Thanks Christine, this is good stuff and I just wanted to bump it once more so it does not fade into oblivion too soon 

One quick suggestion. When you post a code example , prefix the title with the language you are using. Helps with searching.


----------



## calvary1980 (Jun 7, 2008)

Will do. 

- Christine


----------



## Solaris17 (Jun 7, 2008)

man you guys know so much cool stuff i wish i could code like you guys.


----------



## Kreij (Jun 7, 2008)

Solaris17 said:


> man you guys know so much cool stuff i wish i could code like you guys.




You can, you just have to stick with it and learn.


----------



## Oliver_FF (Jun 8, 2008)

Seriously cool code, between myself and all of my mates I'm usually the first to attempt to make some code run as fast as possible XD 

As far as I know I hold the record at my university for the fastest time to search modem connection logs to determine the times that all modems are concurrently connected - running the code on a server for everyones times to be comparable. Gotta love Algorithm assignments 

You know, if you first poster goes to Edit their post, in this case, Christine, then pick Advanced View, you can change the title of the thread?


----------



## calvary1980 (Jun 8, 2008)

done.

- Christine


----------



## calvary1980 (Jun 9, 2008)

check out my new sig! what do you think 

- Christine


----------



## Solaris17 (Jun 9, 2008)

thiats nice cristine whant to know what gives it away?

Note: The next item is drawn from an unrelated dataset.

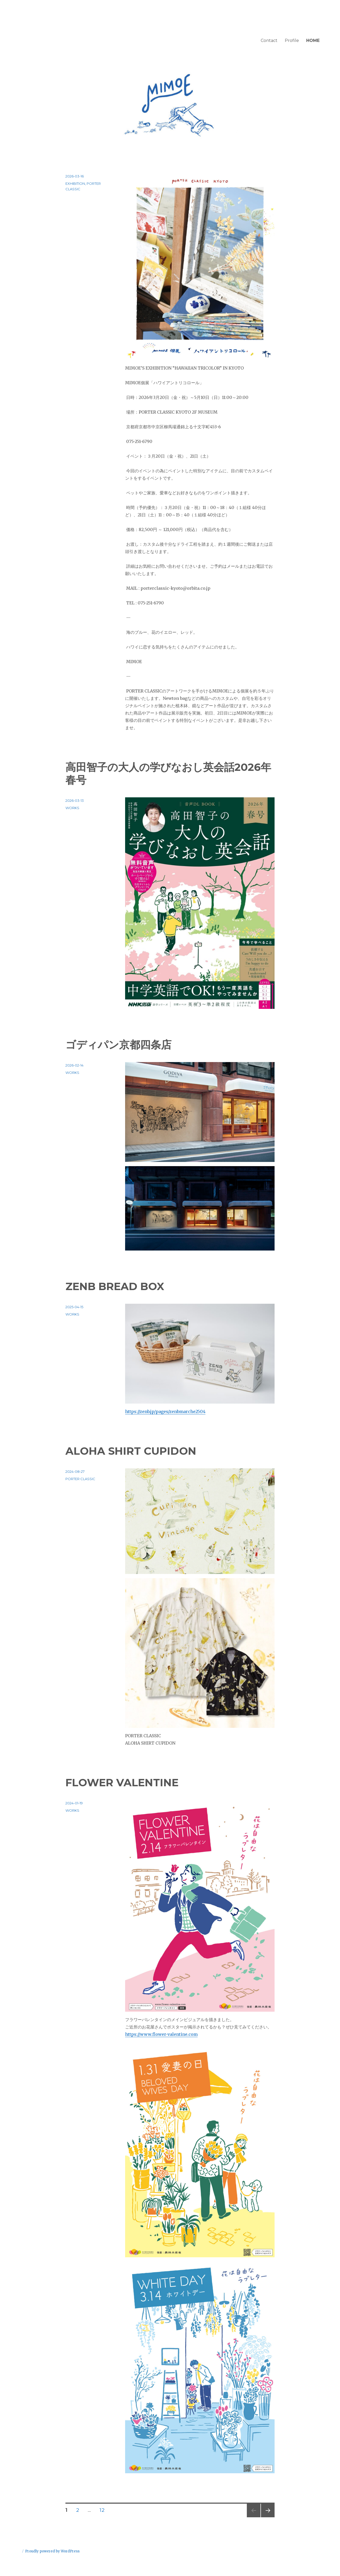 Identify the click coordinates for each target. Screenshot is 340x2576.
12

nobody writes a smiley face side ways 

and even though you did a good job congrats on finding the font...the slight pixilation can be seen if you have good eyes.

maybe i cant program but i do make things


----------



## Solaris17 (Jun 9, 2008)

awww s#$%T i just burned the final of that disk to 


i used cd menu pro 6 to make an autorun splash


----------



## calvary1980 (Jun 9, 2008)

what about now?  

- Christine


----------



## Solaris17 (Jun 9, 2008)

hahaha  leave me alone your a programmer you know ill spend 27 hours perfecting this it was a late night running on cold coffe and dreams. dont tell me you dont know what im talking about  ill fix it though thanks


----------



## PaulieG (Jun 9, 2008)

Nice code Christine. I wish I could enjoy writing code. It's so damn useful.


----------



## calvary1980 (Jun 9, 2008)

Thanks Paulie  ok my sides hurt, im done.

- Christine


----------



## Solaris17 (Jun 9, 2008)

easy christine...the forum rules say no nudity just a heads.


----------



## calvary1980 (Jun 9, 2008)

lighten up, what is this a family forum all of a sudden. they are just boobs you should see the collage of me 

- Christine


----------



## Solaris17 (Jun 9, 2008)

lol i dont care in the slightest i just didnt want you to get in trouble im not a prude.


----------



## intel igent (Jun 9, 2008)

i can't programm but i can laugh!   

i like the new sig's


----------



## PaulieG (Jun 9, 2008)

Christine, YHPM


----------